九州豪雨 長崎県内8河川氾濫 大村で護岸 約300メートル決壊も

観測史上最大、24時間雨量384ミリ

©株式会社長崎新聞社

大雨の影響でアスファルトがめくれ上がった道路=7日午後0時13分、大村市今富町

 6日から続く記録的大雨の被害について長崎県は7日、県内8河川が氾濫し、このうち大村市の佐奈河内川と郡川で護岸が決壊したと発表した。決壊した護岸は4カ所あり最大約300メートルに及んだ。大村では7日午前6時40分までの24時間雨量で、観測地点として史上最大となる384ミリを記録した。
 2河川の護岸決壊は、7日朝、県の担当者が現地で確認した。護岸は高さ約3メートル。郡川は上流から見て右側が約300メートル、左岸が約50メートル、佐奈河内川は同じく右側が約150メートル、左側が約50メートルにわたって崩れた。

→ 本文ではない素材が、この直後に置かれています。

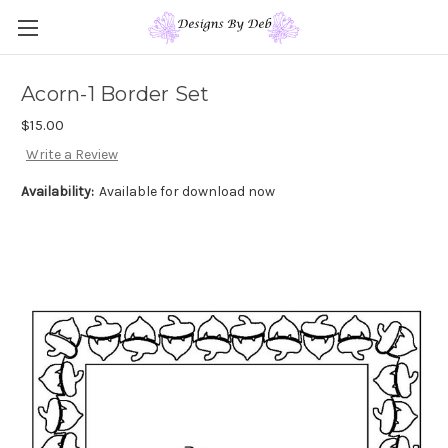
Acorn-1 Border Set
$15.00
Write a Review
Availability:
Available for download now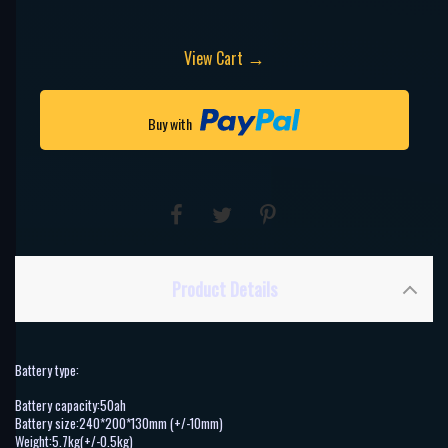
→
View Cart
Buy with
Product Details
Battery type:
Battery capacity:50ah
Battery size:240*200*130mm (+/-10mm)
Weight:5.7kg(+/-0.5kg)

田畑に川の水とともに石や土砂が流れ込み、農業基盤と農作物が甚大な被害を受けた。家屋への被害はなかった。今後、土のうを積むなどして応急措置を取る。
 長崎地方気象台によると、5日午後2時の降り始めから7日午後4時までの降水量は、長崎市長浦岳485ミリ、大村447ミリ、佐世保市干尽町356.5ミリ-など。気象台は7日午前、県内4市3町に出していた大雨特別警報を、警報に切り替えた。
 6日から避難指示や避難勧告が相次ぎ一時、県内226カ所に1446世帯2736人が避難した。
 被害も相次いだ。県によると、崖崩れは26カ所で確認。各地で道路が冠水した。家屋への床上、床下浸水も発生しているが、記録的な大雨となった大村市は詳細を確認中で「相当な数に上る」としている。人的被害は確認されていない。
 県内の高速道路や国道は一部通行止めとなり、鉄道などの公共交通機関もまひしたため、6日は「帰宅困難者」が出た。県立大村高と諫早市内の高校3校では一部の生徒が学校に宿泊。長崎空港では27人が待合室で一夜を明かした。
 大村市や長崎市、諫早市、西海市などの小中高校では7日は臨時休校となった。一部は8日も継続する。